Полтора года после маминой смерти в памяти моей лишены цвета, запаха и очертаний. Наверное, я не в силах рассказать о том времени с должной точностью и чувством меры, да и не уверен, что вообще стоит за это браться. Есть события для каждого настолько свои, настолько — до патологии — личностные, что описание их лишено всеобщего смысла и может даже помешать правдивости текста, есть события иного душевного измерения, чем эти воспоминания. Сказанного достаточно.

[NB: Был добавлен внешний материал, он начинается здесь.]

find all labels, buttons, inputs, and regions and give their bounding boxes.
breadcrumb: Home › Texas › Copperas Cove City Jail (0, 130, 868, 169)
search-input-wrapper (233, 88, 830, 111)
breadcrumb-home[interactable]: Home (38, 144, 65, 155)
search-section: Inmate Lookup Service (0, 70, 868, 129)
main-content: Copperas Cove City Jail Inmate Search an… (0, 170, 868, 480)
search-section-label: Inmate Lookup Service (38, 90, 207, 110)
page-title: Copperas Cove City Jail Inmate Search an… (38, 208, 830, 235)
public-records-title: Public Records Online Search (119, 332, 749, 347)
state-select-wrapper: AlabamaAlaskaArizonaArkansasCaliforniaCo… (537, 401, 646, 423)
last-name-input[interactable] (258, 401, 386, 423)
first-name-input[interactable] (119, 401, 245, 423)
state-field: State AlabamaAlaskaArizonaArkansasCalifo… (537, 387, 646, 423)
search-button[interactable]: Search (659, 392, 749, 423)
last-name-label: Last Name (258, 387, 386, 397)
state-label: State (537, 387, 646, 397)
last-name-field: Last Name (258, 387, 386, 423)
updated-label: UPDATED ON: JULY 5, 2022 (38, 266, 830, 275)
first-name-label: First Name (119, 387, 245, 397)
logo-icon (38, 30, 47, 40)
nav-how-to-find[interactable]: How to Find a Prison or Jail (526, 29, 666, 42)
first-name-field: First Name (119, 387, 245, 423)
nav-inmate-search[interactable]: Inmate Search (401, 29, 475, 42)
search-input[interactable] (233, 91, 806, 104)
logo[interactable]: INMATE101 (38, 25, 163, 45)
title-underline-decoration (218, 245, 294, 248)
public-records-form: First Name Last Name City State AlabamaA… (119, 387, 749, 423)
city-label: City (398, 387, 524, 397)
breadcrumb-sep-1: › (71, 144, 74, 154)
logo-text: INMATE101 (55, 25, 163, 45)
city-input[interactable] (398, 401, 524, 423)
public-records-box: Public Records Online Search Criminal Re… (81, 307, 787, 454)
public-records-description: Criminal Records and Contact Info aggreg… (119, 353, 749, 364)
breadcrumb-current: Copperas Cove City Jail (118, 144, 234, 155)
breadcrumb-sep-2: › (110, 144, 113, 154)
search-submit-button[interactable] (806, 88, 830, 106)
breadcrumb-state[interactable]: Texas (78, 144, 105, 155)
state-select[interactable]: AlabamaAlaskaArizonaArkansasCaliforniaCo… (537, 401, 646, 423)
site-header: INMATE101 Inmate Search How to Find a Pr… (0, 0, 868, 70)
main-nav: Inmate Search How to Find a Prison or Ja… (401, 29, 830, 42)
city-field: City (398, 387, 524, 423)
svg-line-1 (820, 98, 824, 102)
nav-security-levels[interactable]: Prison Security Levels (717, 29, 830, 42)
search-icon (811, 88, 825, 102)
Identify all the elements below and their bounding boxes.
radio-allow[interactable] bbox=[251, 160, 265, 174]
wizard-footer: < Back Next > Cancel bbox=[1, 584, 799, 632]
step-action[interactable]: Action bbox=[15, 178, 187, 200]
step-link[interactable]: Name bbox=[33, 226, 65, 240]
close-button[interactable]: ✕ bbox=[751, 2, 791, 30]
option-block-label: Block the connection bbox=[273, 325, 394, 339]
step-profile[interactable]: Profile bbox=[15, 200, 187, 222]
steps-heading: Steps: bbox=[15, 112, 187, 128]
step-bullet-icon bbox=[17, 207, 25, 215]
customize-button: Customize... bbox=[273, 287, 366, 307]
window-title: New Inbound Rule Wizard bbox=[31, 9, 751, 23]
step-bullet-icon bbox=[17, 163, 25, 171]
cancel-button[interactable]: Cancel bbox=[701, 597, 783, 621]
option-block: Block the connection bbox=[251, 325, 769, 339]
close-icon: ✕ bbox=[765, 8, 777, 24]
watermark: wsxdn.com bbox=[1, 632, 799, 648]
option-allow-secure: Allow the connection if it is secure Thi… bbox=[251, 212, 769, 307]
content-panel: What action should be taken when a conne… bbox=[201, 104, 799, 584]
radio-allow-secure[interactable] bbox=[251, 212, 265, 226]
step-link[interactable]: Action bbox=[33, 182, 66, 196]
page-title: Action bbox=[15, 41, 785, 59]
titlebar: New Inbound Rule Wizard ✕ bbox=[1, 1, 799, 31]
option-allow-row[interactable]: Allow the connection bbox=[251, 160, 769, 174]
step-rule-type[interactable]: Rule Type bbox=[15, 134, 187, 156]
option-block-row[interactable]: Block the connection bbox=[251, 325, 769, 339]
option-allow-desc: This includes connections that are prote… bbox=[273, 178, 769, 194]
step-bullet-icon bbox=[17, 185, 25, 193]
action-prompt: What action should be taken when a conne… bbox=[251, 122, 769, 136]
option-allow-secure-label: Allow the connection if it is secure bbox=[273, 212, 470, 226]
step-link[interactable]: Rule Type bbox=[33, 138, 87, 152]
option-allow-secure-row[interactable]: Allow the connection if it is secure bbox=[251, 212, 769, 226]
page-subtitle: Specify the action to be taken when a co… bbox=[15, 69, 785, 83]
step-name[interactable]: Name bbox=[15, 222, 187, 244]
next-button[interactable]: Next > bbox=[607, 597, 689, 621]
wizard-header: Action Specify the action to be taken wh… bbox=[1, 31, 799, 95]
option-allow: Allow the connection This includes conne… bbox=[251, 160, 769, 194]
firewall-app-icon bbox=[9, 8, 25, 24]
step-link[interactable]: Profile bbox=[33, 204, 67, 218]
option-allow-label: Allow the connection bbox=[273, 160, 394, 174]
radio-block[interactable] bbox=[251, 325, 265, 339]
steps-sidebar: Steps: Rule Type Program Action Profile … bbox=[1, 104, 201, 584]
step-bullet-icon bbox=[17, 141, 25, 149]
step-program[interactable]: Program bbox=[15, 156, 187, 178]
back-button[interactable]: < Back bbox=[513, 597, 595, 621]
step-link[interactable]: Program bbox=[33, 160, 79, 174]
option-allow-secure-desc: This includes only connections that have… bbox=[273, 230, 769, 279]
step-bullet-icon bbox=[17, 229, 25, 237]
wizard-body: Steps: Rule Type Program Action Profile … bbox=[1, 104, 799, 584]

Повторю лишь: я не был в отчаянии, суетные подробности бытия, службы, весьма в ту пору запутанной (опять!) личной жизни немало меня занимали. Вероятно, главная странность тогдашнего моего существования заключалась в том, что, не умея существовать без абсолютно близкого человека, не понимая, что пора учиться жить одному, что никто и никогда не будет в этом мире жить только мною и решительно во всем меня понимать, я, как щенок, готов был довериться и вполне случайным персонажам, чья жизнь соприкасалась с моей. И странное получилось сочетание взрослого усталого донжуанства, где было (казалось!) так много опыта и трезвости, с детской жалкой доверчивостью. Мой тогдашний «визитный брак», к счастью, не реализовался: смешная в моем возрасте наивность чуть не сделала мою судьбу убогой и постыдной. Но все это привело к внутреннему перевороту, душевному слому, к тьме потерь, к растерянности, ко всему, что скрывалось лишь привычкой к приличию и что я старался смягчить тщательно обустраиваемым душевным и материальным комфортом.

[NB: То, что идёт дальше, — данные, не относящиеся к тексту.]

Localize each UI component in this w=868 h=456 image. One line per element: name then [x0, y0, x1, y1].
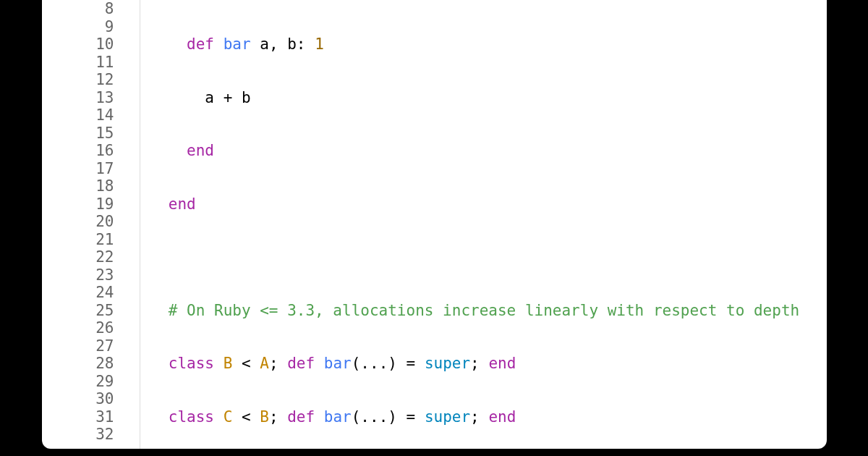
code-line: class C < B; def bar(...) = super; end	[129, 408, 827, 426]
line-number: 20	[42, 213, 114, 231]
code-editor-window: 8 9 10 11 12 13 14 15 16 17 18 19 20 21 …	[42, 0, 827, 449]
line-number: 16	[42, 142, 114, 160]
line-number: 14	[42, 106, 114, 124]
code-line: def bar a, b: 1	[129, 35, 827, 54]
line-number: 19	[42, 195, 114, 214]
line-number: 12	[42, 71, 114, 89]
line-number: 10	[42, 35, 114, 54]
code-line	[129, 248, 827, 266]
line-number: 27	[42, 337, 114, 355]
line-number: 32	[42, 426, 114, 444]
line-number: 11	[42, 54, 114, 72]
line-number: 24	[42, 284, 114, 302]
line-number: 21	[42, 231, 114, 249]
code-content[interactable]: def bar a, b: 1 a + b end end # On Ruby …	[129, 0, 827, 449]
line-number: 22	[42, 248, 114, 266]
line-number: 30	[42, 390, 114, 408]
line-number: 26	[42, 319, 114, 337]
line-number: 8	[42, 0, 114, 18]
line-number: 29	[42, 373, 114, 391]
line-number: 25	[42, 302, 114, 320]
line-number-gutter: 8 9 10 11 12 13 14 15 16 17 18 19 20 21 …	[42, 0, 129, 449]
code-line: class B < A; def bar(...) = super; end	[129, 355, 827, 373]
line-number: 17	[42, 160, 114, 178]
code-line: end	[129, 195, 827, 214]
code-line: a + b	[129, 89, 827, 107]
code-line: # On Ruby <= 3.3, allocations increase l…	[129, 302, 827, 320]
line-number: 9	[42, 18, 114, 36]
line-number: 13	[42, 89, 114, 107]
line-number: 31	[42, 408, 114, 426]
code-area: 8 9 10 11 12 13 14 15 16 17 18 19 20 21 …	[42, 0, 827, 449]
line-number: 28	[42, 355, 114, 373]
line-number: 15	[42, 124, 114, 143]
code-line: end	[129, 142, 827, 160]
line-number: 18	[42, 177, 114, 195]
line-number: 23	[42, 266, 114, 284]
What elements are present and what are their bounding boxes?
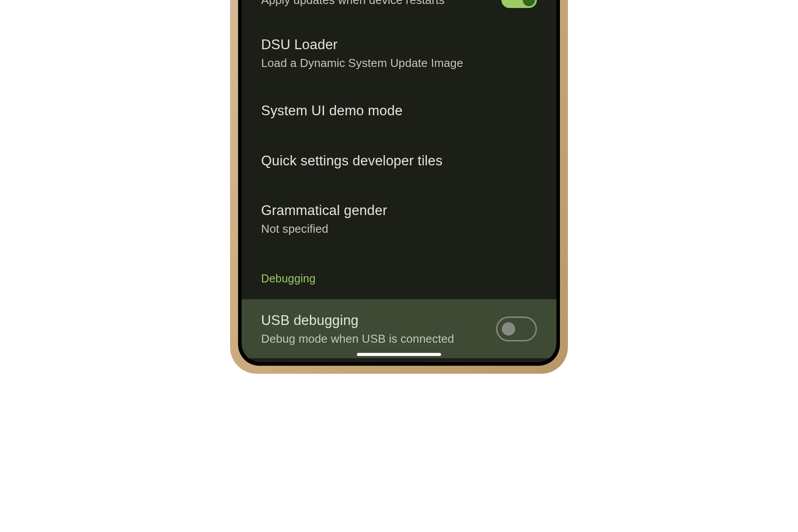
setting-subtitle: Not specified (261, 222, 387, 236)
setting-item-demo-mode[interactable]: System UI demo mode (242, 102, 556, 120)
setting-title: Grammatical gender (261, 202, 387, 219)
setting-text: System UI demo mode (261, 102, 403, 120)
setting-title: DSU Loader (261, 36, 463, 54)
toggle-usb-debugging[interactable] (496, 317, 537, 341)
setting-text: DSU Loader Load a Dynamic System Update … (261, 36, 463, 70)
setting-subtitle: Debug mode when USB is connected (261, 332, 454, 346)
screen-bezel: Apply updates when device restarts DSU L… (238, 0, 560, 366)
section-header-debugging: Debugging (242, 272, 556, 285)
setting-title: System UI demo mode (261, 102, 403, 120)
setting-text: Grammatical gender Not specified (261, 202, 387, 236)
setting-text: Apply updates when device restarts (261, 0, 445, 7)
setting-subtitle: Apply updates when device restarts (261, 0, 445, 7)
setting-item-usb-debugging[interactable]: USB debugging Debug mode when USB is con… (242, 299, 556, 358)
navigation-bar-handle[interactable] (357, 353, 441, 356)
setting-title: USB debugging (261, 312, 454, 329)
toggle-apply-updates[interactable] (501, 0, 537, 8)
settings-list: Apply updates when device restarts DSU L… (242, 0, 556, 360)
screen: Apply updates when device restarts DSU L… (242, 0, 556, 362)
setting-title: Quick settings developer tiles (261, 152, 442, 170)
setting-item-apply-updates[interactable]: Apply updates when device restarts (242, 0, 556, 9)
setting-subtitle: Load a Dynamic System Update Image (261, 56, 463, 70)
setting-item-dsu-loader[interactable]: DSU Loader Load a Dynamic System Update … (242, 36, 556, 70)
setting-item-quick-settings[interactable]: Quick settings developer tiles (242, 152, 556, 170)
setting-text: Quick settings developer tiles (261, 152, 442, 170)
setting-text: USB debugging Debug mode when USB is con… (261, 312, 454, 346)
phone-body: Apply updates when device restarts DSU L… (230, 0, 568, 374)
phone-frame: Apply updates when device restarts DSU L… (230, 0, 568, 374)
setting-item-grammatical-gender[interactable]: Grammatical gender Not specified (242, 202, 556, 236)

Нет, конечно, я не был вполне один, за мной время от времени трогательно присматривала совсем уже старенькая, восьмидесятилетняя, «тетушка», это немножко облегчало мою жизнь и быт. Но оставалось лишь косметикой моего рухнувшего мира и дома.
Большую книгу об искусстве Просвещения я не написал. И вернул аванс, чем вызвал смятение в издательстве, — оказывается, никто авансов не возвращал. В бухгалтерии меня поили чаем и смотрели как на юродивого. При всей милоте этого эпизода, случился, серьезно говоря, крах.
Внутренняя пустота и апатия странно, но несомненно замещались очевидными переменами в окружающей жизни и событиями во внешнем мире.
26 апреля 1986 года — Чернобыль. Хорошо помню: вечерело, я сидел в скверике у Финляндского вокзала, разглядывая только что купленный фотоаппарат, — я тогда заботливо старался развлекать и баловать себя всячески, на этот раз надеялся снова увлечься фотографией. Кто-то рядом на скамеечке лениво рассказывал — на какой-то атомной станции, мол, авария. Перед майскими праздниками поползли странные слухи: из Киева бежит начальство, а детей спокойно вывели на демонстрацию. Всемирная катастрофа чуть ли не месяц выдавалась за экологическую неприятность, небольшой выхлоп, где было несколько героев-пожарных и очень мало опасности. Это была первая масштабная ложь горбачевского режима, тогда думали — все возвращается вспять. А ведь все чаще произносилось слово «гласность» (наверное, лишь историки знали, что оно уже мелькало в политическом тезаурусе времен Александра II), но тогда об этом не вспомнили.
Все же совершалось некое движение, корявое, мучительное, с отвратительным лицемерием, ханжеством, нежданной жестокостью и глупым произволом, но — движение. Из полицейской сурдокамеры мы вышли на лютую стужу реальной истории, она шумела опасным ураганом. «Счастлив, кто посетил сей мир в его минуты роковые…» «Посетил» — да, а жить! Я все же был уверен с самого начала — наступает темная весна, и не дай бог, если перемены остановятся.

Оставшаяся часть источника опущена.